Gary Benerofe and Steve Gray
1999 and 2005 team captains

Gary Benerofe (Class of 1999) and Steve Gray (Class of 2005) tell similar stories. They were both good junior golfers who were not thinking about Yale. Benerofe was living in ­West­chester County, New York, and preparing to attend Duke or the University of Michigan, when Coach Paterson called. Gray was in Kansas City and planning to attend San Diego State University and later play golf professionally, when the call came.
Neither Benerofe nor Gray knew why they were invited to visit Yale but they came to take a look. Benerofe remembers that he was “sold on attending Yale … after a raucous weekend with the golf team.” Gray came and toured the course when it was covered with snow, and met some of the team members. He was “drawn to the university, and changed his plans, with the encouragement of his grandmother.”

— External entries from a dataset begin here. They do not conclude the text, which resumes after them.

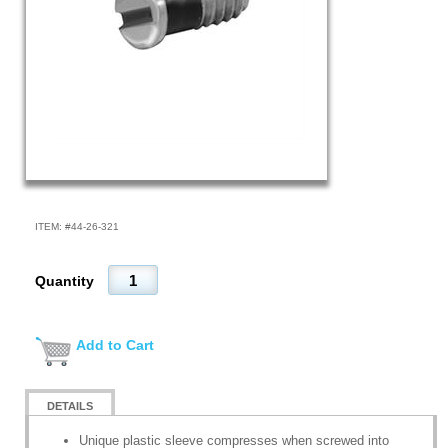
ITEM: #
44-26-321
Quantity
Add to Cart
DETAILS
Unique plastic sleeve compresses when screwed into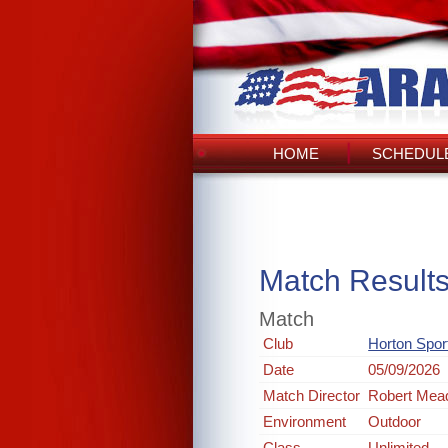
HOME
SCHEDULE
Match Result
Match
Club
Horton Spo
Date
05/09/2026
Match Director
Robert Mea
Environment
Outdoor
Class
Unlimited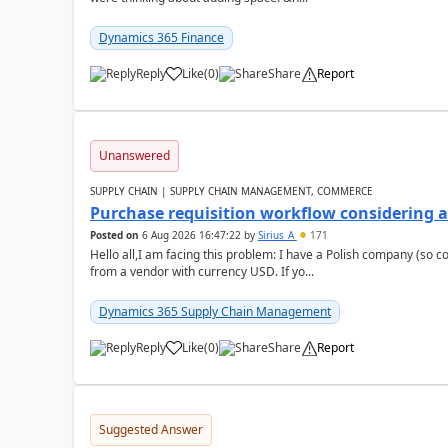
Dynamics 365 Finance
Reply
Like
(
0
)
Share
Report
Unanswered
SUPPLY CHAIN | SUPPLY CHAIN MANAGEMENT, COMMERCE
Purchase requisition workflow considering 
Posted on
6 Aug 2026 16:47:22
by
Sirius_A
171
Hello all,I am facing this problem: I have a Polish company (so c
from a vendor with currency USD. If yo...
Dynamics 365 Supply Chain Management
Reply
Like
(
0
)
Share
Report
Suggested Answer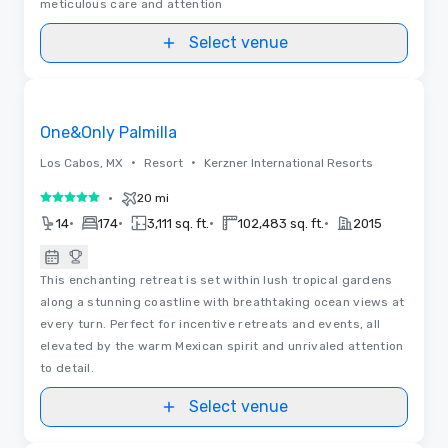
meticulous care and attention
Select venue
Floor Plans | Videos
Removed from favorites
One&Only Palmilla
•
•
Los Cabos, MX
Resort
Kerzner International Resorts
•
20 mi
5 out of 5
•
•
•
•
14
174
3,111 sq. ft.
102,483 sq. ft.
2015
This enchanting retreat is set within lush tropical gardens
along a stunning coastline with breathtaking ocean views at
every turn. Perfect for incentive retreats and events, all
elevated by the warm Mexican spirit and unrivaled attention
to detail.
Select venue
3D | Videos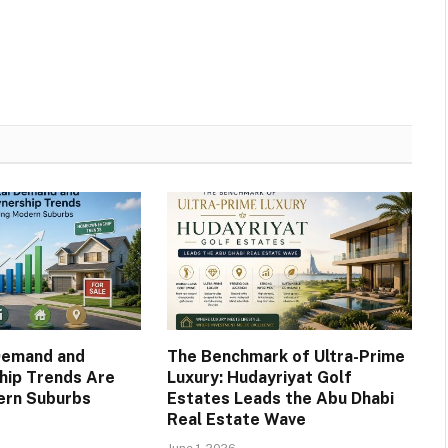
Demand and
The Benchmark of Ultra-Prime
ip Trends Are
Luxury: Hudayriyat Golf
ern Suburbs
Estates Leads the Abu Dhabi
Real Estate Wave
June 1, 2026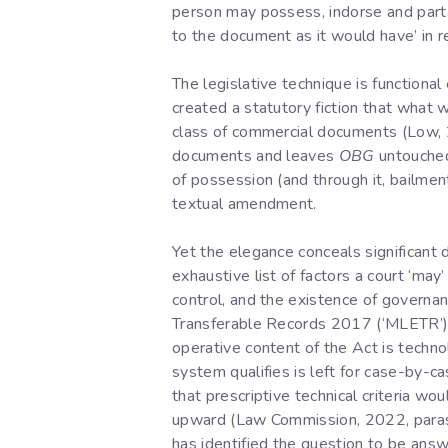
person may possess, indorse and part wi
to the document as it would have’ in r
The legislative technique is functiona
created a statutory fiction that what 
class of commercial documents (Low, 20
documents and leaves
OBG
untouched 
of possession (and through it, bailme
textual amendment.
Yet the elegance conceals significant d
exhaustive list of factors a court ‘may
control, and the existence of govern
Transferable Records 2017 (‘MLETR’), 
operative content of the Act is technol
system qualifies is left for case-by-c
that prescriptive technical criteria 
upward (Law Commission, 2022, paras 5
has identified the question to be answ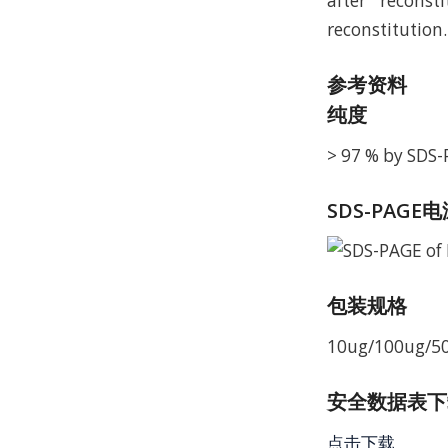
after reconst
reconstitution.
参考资料
纯度
> 97 % by SDS
SDS-PAGE
包装规格
10ug/100ug/5
安全数据表下载 
点击下载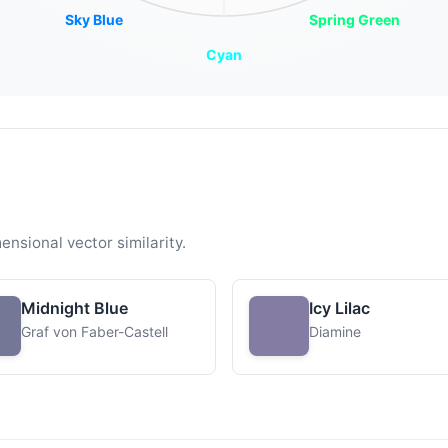
Sky Blue
Spring Green
Cyan
ensional vector similarity.
Midnight Blue
Icy Lilac
Graf von Faber-Castell
Diamine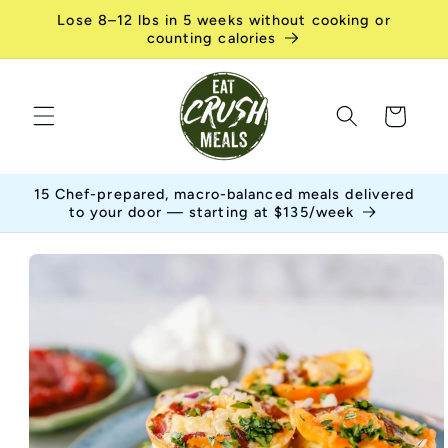
Skip to
Lose 8–12 lbs in 5 weeks without cooking or
content
counting calories
Cart
15 Chef-prepared, macro-balanced meals delivered
to your door — starting at $135/week
Skip to
product
information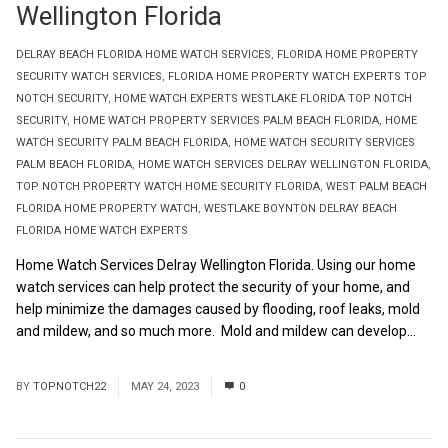
Wellington Florida
DELRAY BEACH FLORIDA HOME WATCH SERVICES
,
FLORIDA HOME PROPERTY
SECURITY WATCH SERVICES
,
FLORIDA HOME PROPERTY WATCH EXPERTS TOP
NOTCH SECURITY
,
HOME WATCH EXPERTS WESTLAKE FLORIDA TOP NOTCH
SECURITY
,
HOME WATCH PROPERTY SERVICES PALM BEACH FLORIDA
,
HOME
WATCH SECURITY PALM BEACH FLORIDA
,
HOME WATCH SECURITY SERVICES
PALM BEACH FLORIDA
,
HOME WATCH SERVICES DELRAY WELLINGTON FLORIDA
,
TOP NOTCH PROPERTY WATCH HOME SECURITY FLORIDA
,
WEST PALM BEACH
FLORIDA HOME PROPERTY WATCH
,
WESTLAKE BOYNTON DELRAY BEACH
FLORIDA HOME WATCH EXPERTS
Home Watch Services Delray Wellington Florida. Using our home
watch services can help protect the security of your home, and
help minimize the damages caused by flooding, roof leaks, mold
and mildew, and so much more. Mold and mildew can develop...
Read More
BY
TOPNOTCH22
MAY 24, 2023
0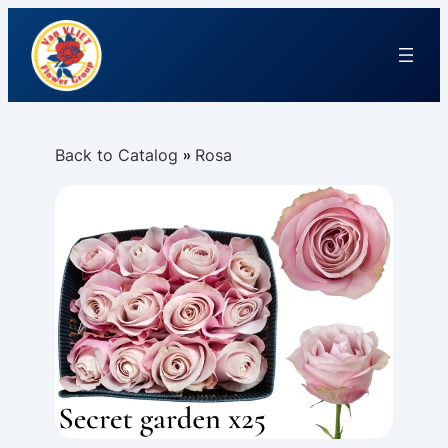
Back to Catalog
Rosa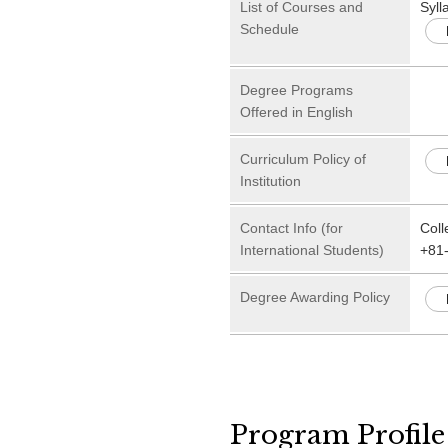
List of Courses and
Syll
Schedule
Degree Programs
Offered in English
Curriculum Policy of
Institution
Contact Info (for
Coll
International Students)
+81
Degree Awarding Policy
Program Profile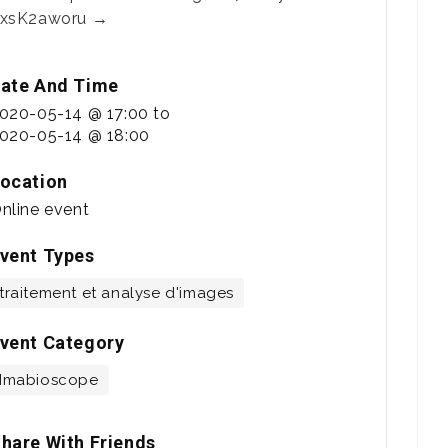
xsK2aworu →
ate And Time
020-05-14 @ 17:00
to
020-05-14 @ 18:00
ocation
nline event
vent Types
traitement et analyse d'images
vent Category
Imabioscope
hare With Friends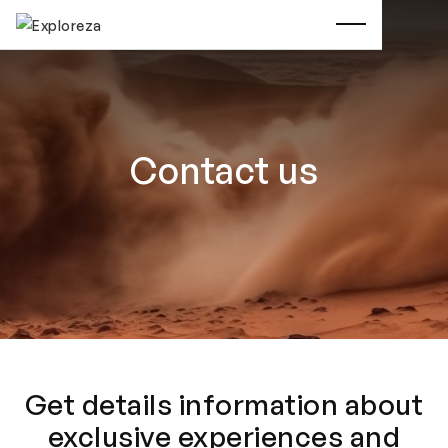
Contact us
Get details information about
exclusive experiences and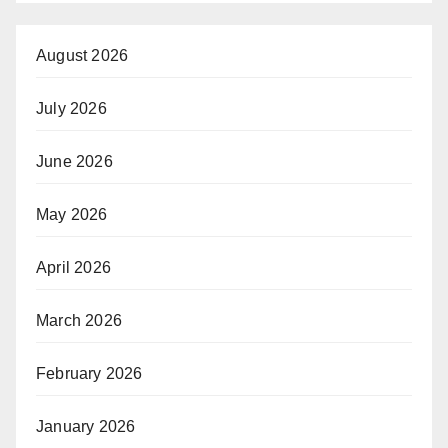
August 2026
July 2026
June 2026
May 2026
April 2026
March 2026
February 2026
January 2026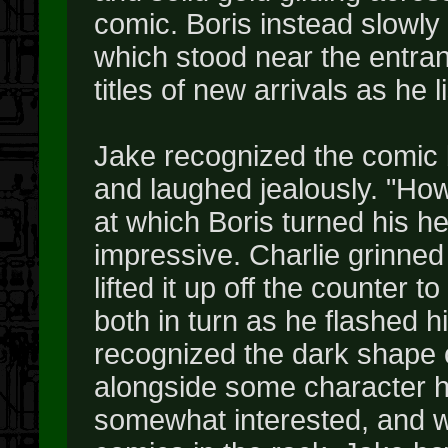
comic. Boris instead slowly
which stood near the entra
titles of new arrivals as he l
Jake recognized the comic 
and laughed jealously. "Ho
at which Boris turned his h
impressive. Charlie grinned
lifted it up off the counter t
both in turn as he flashed h
recognized the dark shape 
alongside some character he
somewhat interested, and we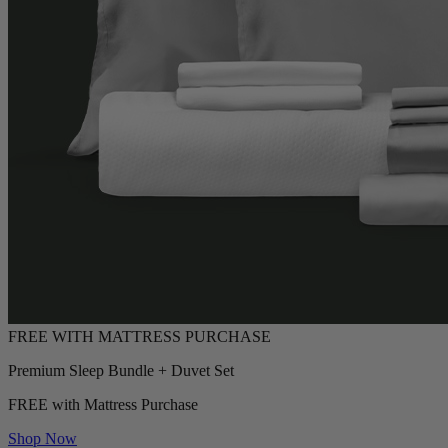
Premium Sleep Bundle + Duvet Set
FREE with Mattress Purchase
Shop Now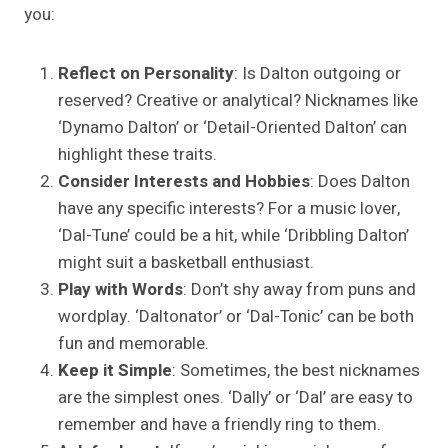
you:
Reflect on Personality
: Is Dalton outgoing or
reserved? Creative or analytical? Nicknames like
‘Dynamo Dalton’ or ‘Detail-Oriented Dalton’ can
highlight these traits.
Consider Interests and Hobbies
: Does Dalton
have any specific interests? For a music lover,
‘Dal-Tune’ could be a hit, while ‘Dribbling Dalton’
might suit a basketball enthusiast.
Play with Words
: Don’t shy away from puns and
wordplay. ‘Daltonator’ or ‘Dal-Tonic’ can be both
fun and memorable.
Keep it Simple
: Sometimes, the best nicknames
are the simplest ones. ‘Dally’ or ‘Dal’ are easy to
remember and have a friendly ring to them.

In Benerofe’s first year on the team (1995), there were only ten players and half of them were freshman. By his senior year, the team’s success as Ivy League champions in 1996 and 1997 and strong recruiting resulted in twenty-five to thirty players competing for the six tournament slots. As a senior he was elected captain, even though he received the second highest number of votes. The 1998 captain and his roommate, Scott Brinker, had been a junior when he was elected. He was reelected in 1999, but requested that Coach Paterson select the person who had received the second highest number of votes “so that someone else could have the great experience.”

Benerofe received an MBA from UCLA in 2005. He is now working in his family’s real estate business, Benerofe Properties. He reports that he “recently picked the game back up and loves it again, like I did when I was thirteen.” He continues to value the role that Coach Paterson played in his life. Benerofe says that Paterson “was like a second father to me and many others.”

In 2006 Steve Gray was not playing golf professionally, as he had once planned; he was working on his Master’s degree in Organizational Psychology at Columbia. He was also assisting Coach Paterson with the team on weekends. In 2003, Gray had been a member of the team that won the Ivy Championship and was team captain in 2005. For Gray the best memories come from the team’s spring trips: first to Scotland, where they played Troon and St. Andrews, then to California, where they played Pebble Beach, Spyglass, Cypress Point, and Riviera. As a junior, he was able to play Colonial and Hilton Head and in his senior year, some Florida courses. Gray observed that “You can see that after more than thirty years, Coach has made some great contacts.” He described “Coach” as “old school”: “He can be harsh and a disciplinarian, though never on the course. He has some interesting metaphors and kernels of wisdom.” Coach Paterson was as influential as many of Gray’s professors and, “compared to other college coaches, much more open to his players’ personal and academic growth.”